I may well be compelled to dig into the theories of metaphorical representation, but for the moment. the task at hand is to develop a means of intervention into the thought-emotion-behavior-reward-reinforcement loop that reliably produces a very rapid change in behavior, because -behavior- is all anyone "out there" cares about.
That said, my applications of Jaynes' notions are really about manipulating the hemispheric physiology to accomplish a reworking of fundamental evaluations of phenomena all the way down to (if we can get there) how "the voices of the 'gods' in our heads" are interpreted. For me, those evaluative "god voices" are the unexamined "directors" of both affects (emotions and sensations) and actions.

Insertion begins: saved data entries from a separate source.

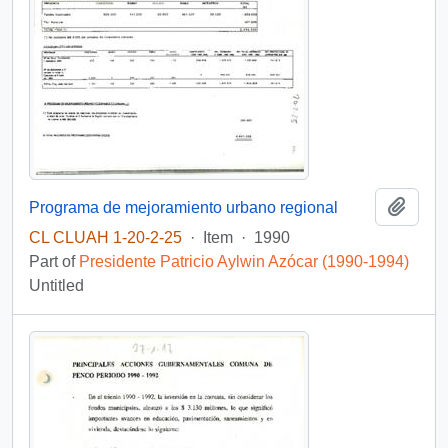
Add t
Programa de mejoramiento urbano regional
CL CLUAH 1-20-2-25
·
Item
·
1990
Part of
Presidente Patricio Aylwin Azócar (1990-1994)
Untitled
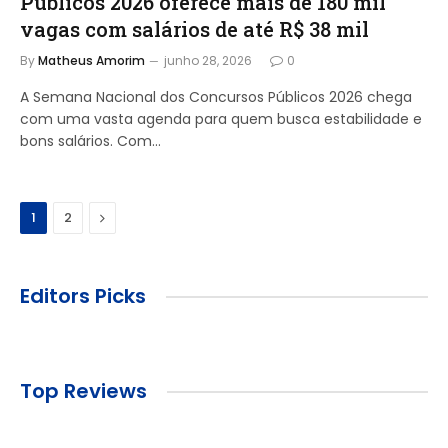
Públicos 2026 oferece mais de 180 mil
vagas com salários de até R$ 38 mil
By
Matheus Amorim
junho 28, 2026
0
A Semana Nacional dos Concursos Públicos 2026 chega
com uma vasta agenda para quem busca estabilidade e
bons salários. Com…
Next
1
2
Editors Picks
Top Reviews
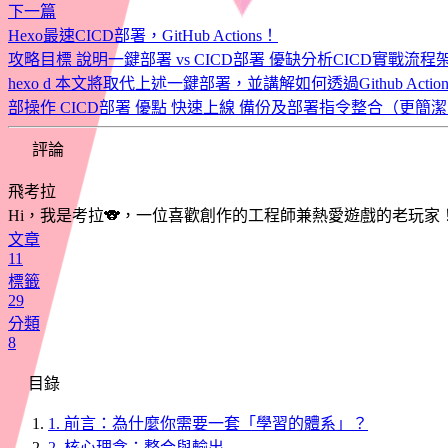
下一篇
Hexo最速CICD部署，GitHub Actions！
攻略目標 說明一鍵部署 vs CICD部署 優缺分析CICD實戰流程架構圖過往
hexo d 本文將取代上述一鍵部署，並講解如何透過Github Act
部操作 CICD部署 優點 快速上線 備份及部署指令整合（更簡潔
評論
飛考拉
Hi，我是考拉🐨，一位喜歡創作的工程師兼熱愛遊戲的老玩家
文章
11
標籤
29
分類
8
目錄
1.
前言：為什麼你需要一套「學習的體系」？
2.
核心理念：整合與輸出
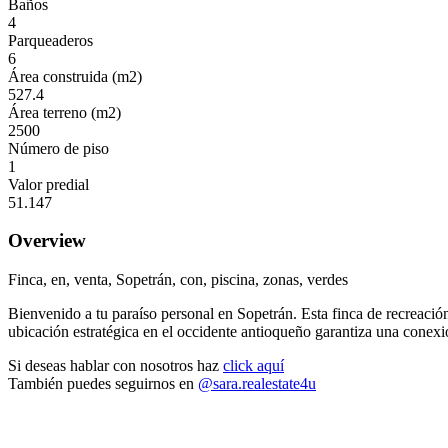
Baños
4
Parqueaderos
6
Área construida (m2)
527.4
Área terreno (m2)
2500
Número de piso
1
Valor predial
51.147
Overview
Finca, en, venta, Sopetrán, con, piscina, zonas, verdes
Bienvenido a tu paraíso personal en Sopetrán. Esta finca de recreación
ubicación estratégica en el occidente antioqueño garantiza una conex
Si deseas hablar con nosotros haz
click aquí
También puedes seguirnos en
@sara.realestate4u
Finca-en-venta-Hacienda Real-Sopetrán-piscina-zonas verdes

I (currently) see the "god voices" as having been "formed" during such experiences as the oral-trust phase of life in infancy and the --autonomy phase of toddlerhood in response to interactions with parents (mostly the mother, of course) who were either effective or ineffective at providing an interactive experience that supported -accurate- evaluation of phenomena in the environment.

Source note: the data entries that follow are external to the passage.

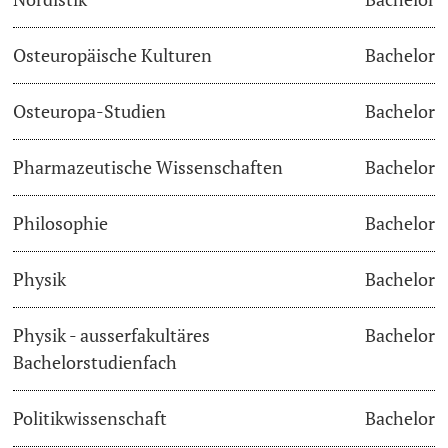
Osteuropäische Kulturen
Bachelor
Osteuropa-Studien
Bachelor
Pharmazeutische Wissenschaften
Bachelor
Philosophie
Bachelor
Physik
Bachelor
Physik - ausserfakultäres
Bachelor
Bachelorstudienfach
Politikwissenschaft
Bachelor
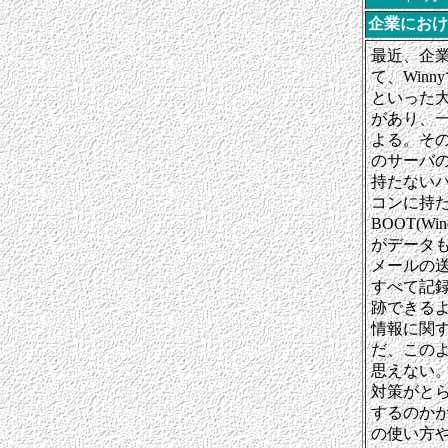
企業におけ
最近、企
て、Win
といった
があり、
よる。その
のサーバ
持たない
コンに持
BOOT(
がデータも
メールの
すべて記
跡できる
情報に関
だ、この
思えない
対策がと
するのか
の使い方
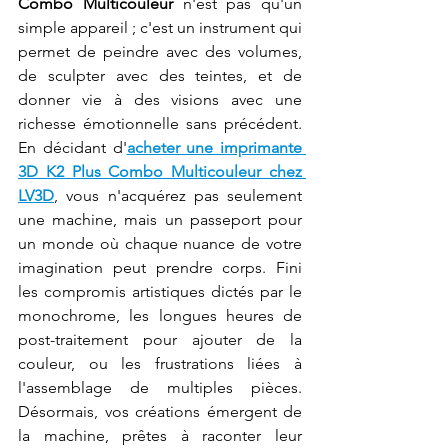
Combo Multicouleur
 n'est pas qu'un 
simple appareil ; c'est un instrument qui 
permet de peindre avec des volumes, 
de sculpter avec des teintes, et de 
donner vie à des visions avec une 
richesse émotionnelle sans précédent. 
En décidant d'
acheter une imprimante 
3D K2 Plus Combo Multicouleur chez 
LV3D
, vous n'acquérez pas seulement 
une machine, mais un passeport pour 
un monde où chaque nuance de votre 
imagination peut prendre corps. Fini 
les compromis artistiques dictés par le 
monochrome, les longues heures de 
post-traitement pour ajouter de la 
couleur, ou les frustrations liées à 
l'assemblage de multiples pièces. 
Désormais, vos créations émergent de 
la machine, prêtes à raconter leur 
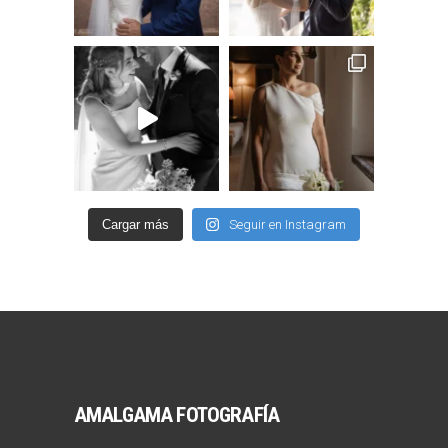
Cargar más
Seguir en Instagram
AMALGAMA FOTOGRAFÍA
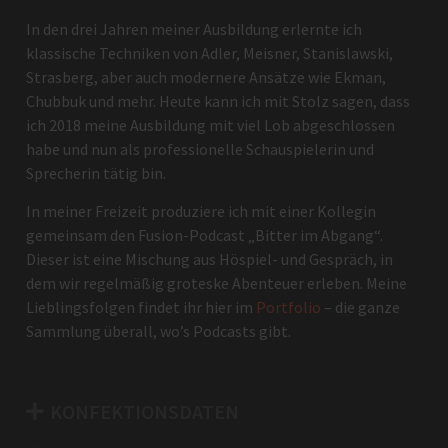
In den drei Jahren meiner Ausbildung erlernte ich
klassische Techniken von Adler, Meisner, Stanislawski,
Strasberg, aber auch modernere Ansätze wie Ekman,
Chubbuk und mehr. Heute kann ich mit Stolz sagen, dass
ich 2018 meine Ausbildung mit viel Lob abgeschlossen
habe und nun als professionelle Schauspielerin und
Sprecherin tätig bin.
In meiner Freizeit produziere ich mit einer Kollegin
gemeinsam den Fusion-Podcast „Bitter im Abgang“.
Dieser ist eine Mischung aus Höspiel- und Gespräch, in
dem wir regelmäßig groteske Abenteuer erleben. Meine
Lieblingsfolgen findet ihr hier im
Portfolio
– die ganze
Sammlung überall, wo’s Podcasts gibt.
KONFEKTIONSDATEN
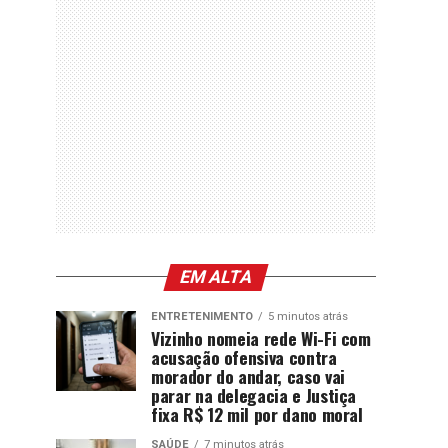
EM ALTA
ENTRETENIMENTO
5 minutos atrás
Vizinho nomeia rede Wi-Fi com
acusação ofensiva contra
morador do andar, caso vai
parar na delegacia e Justiça
fixa R$ 12 mil por dano moral
SAÚDE
7 minutos atrás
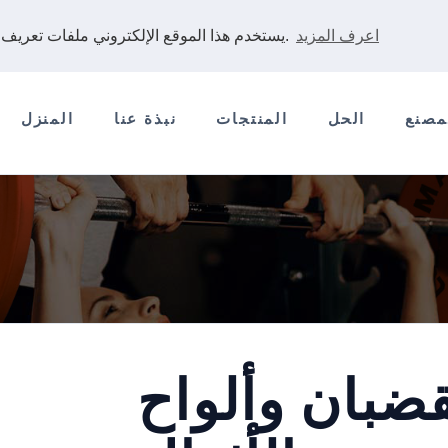
اعرف المزيد
يستخدم هذا الموقع الإلكتروني ملفات تعريف الارتباط لضمان حصولك على أفضل تجربة على موقعنا الإلكتروني.
مصنع
الحل
المنتجات
نبذة عنا
المنزل
ضبان وألواح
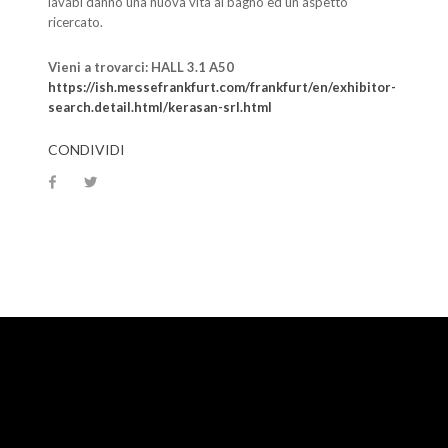
lavabi danno una nuova vita al bagno ed un aspetto
ricercato.
Vieni a trovarci: HALL 3.1 A50
https://ish.messefrankfurt.com/frankfurt/en/exhibitor-
search.detail.html/kerasan-srl.html
CONDIVIDI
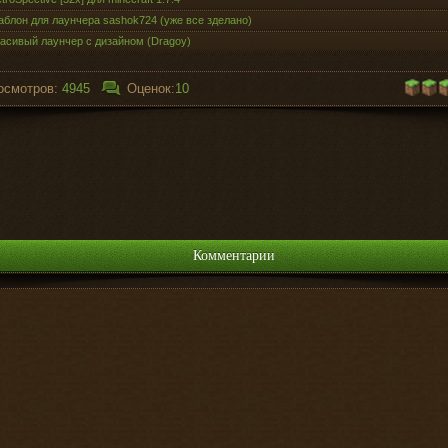
блон для лаунчера sashok724 (уже все зделано)
асивый лаунчер с дизайном (Dragoy)
осмотров:
4945
Оценок:
10
Комментарии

Thus, while I may be limited by my learning acquisitions at this point, I am forced by the politics of psychology to build my case upon data others in the field readily understand (and agree with).

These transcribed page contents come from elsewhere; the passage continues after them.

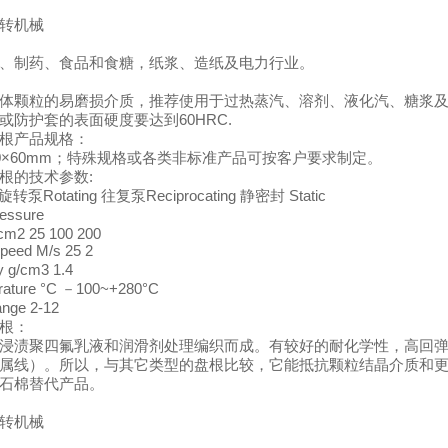
转机械
、制药、食品和食糖，纸浆、造纸及电力行业。
体颗粒的易磨损介质，推荐使用于过热蒸汽、溶剂、液化汽、糖浆
或防护套的表面硬度要达到60HRC.
根产品规格：
--60×60mm；特殊规格或各类非标准产品可按客户要求制定。
根的技术参数:
旋转泵Rotating 往复泵Reciprocating 静密封 Static
ssure
/cm2 25 100 200
peed M/s 25 2
 g/cm3 1.4
ature °C －100~+280°C
nge 2-12
根：
浸渍聚四氟乳液和润滑剂处理编织而成。有较好的耐化学性，高回弹
属线）。所以，与其它类型的盘根比较，它能抵抗颗粒结晶介质和更
石棉替代产品。
转机械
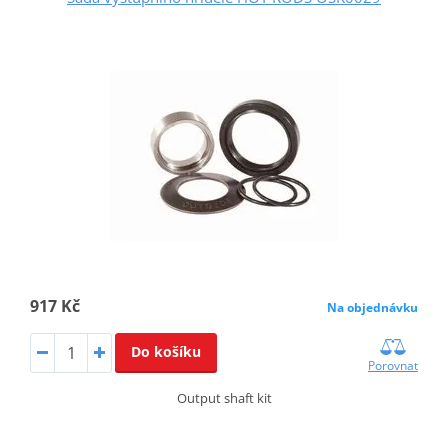
917 Kč
Na objednávku
Do košíku
Porovnat
Output shaft kit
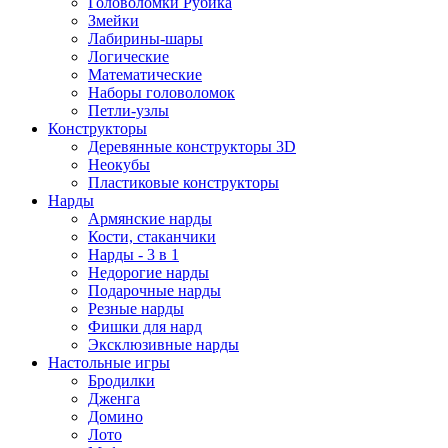
Головоломки Рубика
Змейки
Лабирины-шары
Логические
Математические
Наборы головоломок
Петли-узлы
Конструкторы
Деревянные конструкторы 3D
Неокубы
Пластиковые конструкторы
Нарды
Армянские нарды
Кости, стаканчики
Нарды - 3 в 1
Недорогие нарды
Подарочные нарды
Резные нарды
Фишки для нард
Эксклюзивные нарды
Настольные игры
Бродилки
Дженга
Домино
Лото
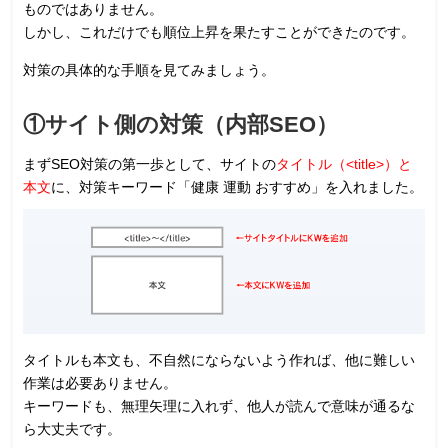
ものではありません。
しかし、これだけでも順位上昇を果たすことができたのです。
対策の具体的な手順を見てみましょう。
①サイト側の対策（内部SEO）
まずSEO対策の第一歩として、サイトの
タイトル（<title>）と
本文
に、対策キーワード「健康 運動 おすすめ」を入れました。
タイトルも本文も、不自然にならないよう作れば、他に難しい
作業は必要ありません。
キーワードも、無理矢理に入れず、他人が読んで意味が通るな
ら大丈夫です。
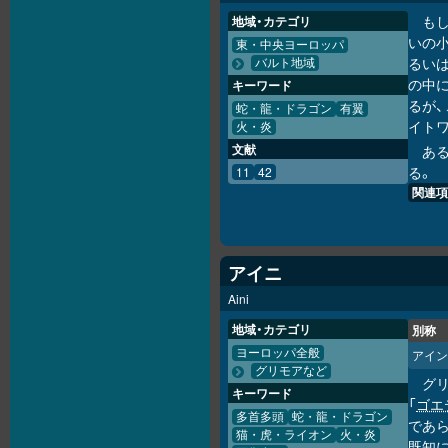
も
地域・カテゴリ
いの
東・中央ヨーロッパ
るい
バルト地域
の中
キーワード
るが
蛇・龍・ドラゴン
有翼
イト
火・炎
文献
あ
る。
11
42
関連項
アイニ
Aini
地域・カテゴリ
別称
ヨーロッパ全般
アイン
グリモアなど
グ
キーワード
「
ゴエ
多首多頭
蛇・龍・ドラゴン
であ
猫・虎・ライオン
火・炎
既知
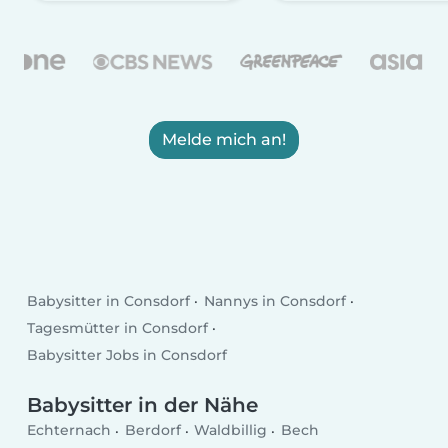
Melde mich an!
Babysitter in Consdorf
Nannys in Consdorf
Tagesmütter in Consdorf
Babysitter Jobs in Consdorf
Babysitter in der Nähe
Echternach
Berdorf
Waldbillig
Bech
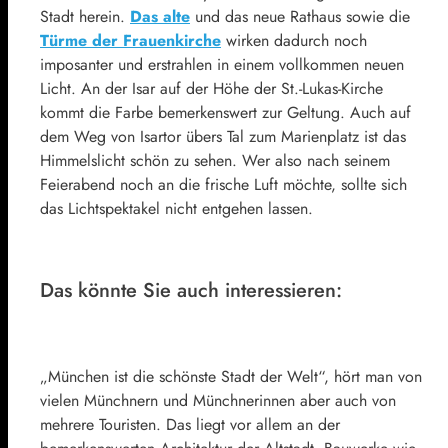
Stadt herein.
Das alte
und das neue Rathaus sowie die
Türme der Frauenkirche
wirken dadurch noch
imposanter und erstrahlen in einem vollkommen neuen
Licht. An der Isar auf der Höhe der St.-Lukas-Kirche
kommt die Farbe bemerkenswert zur Geltung. Auch auf
dem Weg von Isartor übers Tal zum Marienplatz ist das
Himmelslicht schön zu sehen. Wer also nach seinem
Feierabend noch an die frische Luft möchte, sollte sich
das Lichtspektakel nicht entgehen lassen.
Das könnte Sie auch interessieren:
„München ist die schönste Stadt der Welt“, hört man von
vielen Münchnern und Münchnerinnen aber auch von
mehrere Touristen. Das liegt vor allem an der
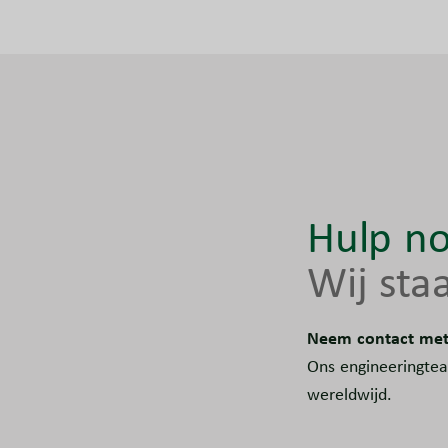
Hulp no
Wij staa
Neem contact met 
Ons engineeringtea
wereldwijd.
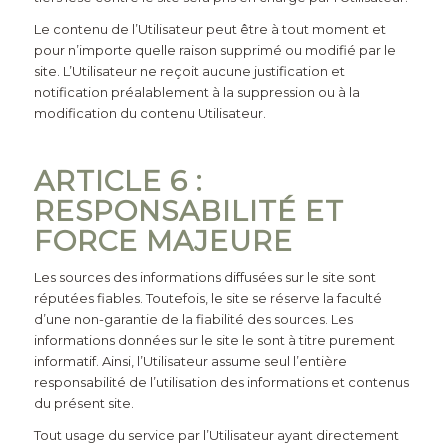
Le contenu de l’Utilisateur peut être à tout moment et
pour n’importe quelle raison supprimé ou modifié par le
site. L’Utilisateur ne reçoit aucune justification et
notification préalablement à la suppression ou à la
modification du contenu Utilisateur.
ARTICLE 6 :
RESPONSABILITÉ ET
FORCE MAJEURE
Les sources des informations diffusées sur le site sont
réputées fiables. Toutefois, le site se réserve la faculté
d’une non-garantie de la fiabilité des sources. Les
informations données sur le site le sont à titre purement
informatif. Ainsi, l’Utilisateur assume seul l’entière
responsabilité de l’utilisation des informations et contenus
du présent site.
Tout usage du service par l’Utilisateur ayant directement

In answer to the post: "So my question for this thread as the forum has taken a welcome psychological turn lately is what exactly is the reason that the left and right brain are differentiated?"
Squished to it's essence, my take on the Darwinian-cum-cybernetic-cum-Jaynesian view is that survival depended upon a combination of symbolic logic and the capacity to react to threats sufficiently well to -drive- the development of symbolic logic. "Consciousness," by the way, is what Jaynes felt was the -result- of looping sensory awareness with symbolic logic.
In most right-handed people, the right hemisphere of the brain is the reactor to threats, while the left hemisphere is the repository of symbol processing. There are exceptions, of course, but modern computer-imaged, radiation tomography appears to verify these notions. We can actually see "hot" and "cold" spots of chemical activity relative to stimulations of threat and other emotional "triggers." We can also see "hot" and "cold" spots where the logic centers are, as well as the memory centers that feed data on "earlier / similar" circumstances. (I am -grossly- oversimplifying these processes, but the essence is accurate.)
From the Darwinian perspective, as well, survival depended upon having "two brains" so that if one hemisphere or the other was traumatized enough to prevent effective function, the other could pick up the slack. When this occurs in the real world, however, it is evident that either logical or affective (roughly = emotional + sensory) expressions of brain function are "lost" and require "re-learning" over time, depending upon the location of the trauma. But what we very often see in such people, is that function changes so much that "personality" is often affected in pretty evident ways.